(Page-level text extractions):
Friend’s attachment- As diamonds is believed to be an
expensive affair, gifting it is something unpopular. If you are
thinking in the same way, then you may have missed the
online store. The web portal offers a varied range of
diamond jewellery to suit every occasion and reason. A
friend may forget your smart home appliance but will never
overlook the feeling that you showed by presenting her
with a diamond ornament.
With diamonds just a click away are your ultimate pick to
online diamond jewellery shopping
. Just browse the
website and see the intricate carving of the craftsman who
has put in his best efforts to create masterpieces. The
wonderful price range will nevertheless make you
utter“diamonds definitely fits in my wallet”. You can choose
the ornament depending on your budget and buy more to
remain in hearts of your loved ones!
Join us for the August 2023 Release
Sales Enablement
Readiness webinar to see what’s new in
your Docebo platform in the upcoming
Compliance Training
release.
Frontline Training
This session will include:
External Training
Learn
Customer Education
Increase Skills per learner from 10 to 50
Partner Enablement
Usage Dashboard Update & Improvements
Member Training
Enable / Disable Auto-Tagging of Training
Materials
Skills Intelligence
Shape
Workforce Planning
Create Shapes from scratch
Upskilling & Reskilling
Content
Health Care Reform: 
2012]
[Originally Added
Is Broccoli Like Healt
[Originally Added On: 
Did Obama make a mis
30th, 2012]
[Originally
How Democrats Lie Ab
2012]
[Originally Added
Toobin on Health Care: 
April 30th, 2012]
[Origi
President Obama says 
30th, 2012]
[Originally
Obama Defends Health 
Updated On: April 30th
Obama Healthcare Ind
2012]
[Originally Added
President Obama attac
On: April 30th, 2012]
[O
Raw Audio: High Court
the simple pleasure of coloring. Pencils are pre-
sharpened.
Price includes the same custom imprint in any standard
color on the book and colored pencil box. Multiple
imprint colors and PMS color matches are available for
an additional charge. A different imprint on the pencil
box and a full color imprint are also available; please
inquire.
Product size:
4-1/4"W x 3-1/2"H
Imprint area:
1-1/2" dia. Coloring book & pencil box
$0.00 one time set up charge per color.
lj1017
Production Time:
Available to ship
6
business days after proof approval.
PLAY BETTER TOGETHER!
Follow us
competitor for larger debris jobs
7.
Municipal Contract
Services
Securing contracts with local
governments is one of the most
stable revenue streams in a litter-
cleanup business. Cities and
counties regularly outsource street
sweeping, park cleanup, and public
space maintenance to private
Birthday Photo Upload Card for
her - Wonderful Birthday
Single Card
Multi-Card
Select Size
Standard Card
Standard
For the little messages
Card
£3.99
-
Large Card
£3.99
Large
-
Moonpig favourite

(ACTIVITY):
Take the lines from the first line of the records through the line holding "has put in his", both included, and please reproduce them exactly with nothing added.

(ANSWER FOR THIS EXERCISE):
Friend’s attachment- As diamonds is believed to be an
expensive affair, gifting it is something unpopular. If you are
thinking in the same way, then you may have missed the
online store. The web portal offers a varied range of
diamond jewellery to suit every occasion and reason. A
friend may forget your smart home appliance but will never
overlook the feeling that you showed by presenting her
with a diamond ornament.
With diamonds just a click away are your ultimate pick to
online diamond jewellery shopping
. Just browse the
website and see the intricate carving of the craftsman who
has put in his best efforts to create masterpieces. The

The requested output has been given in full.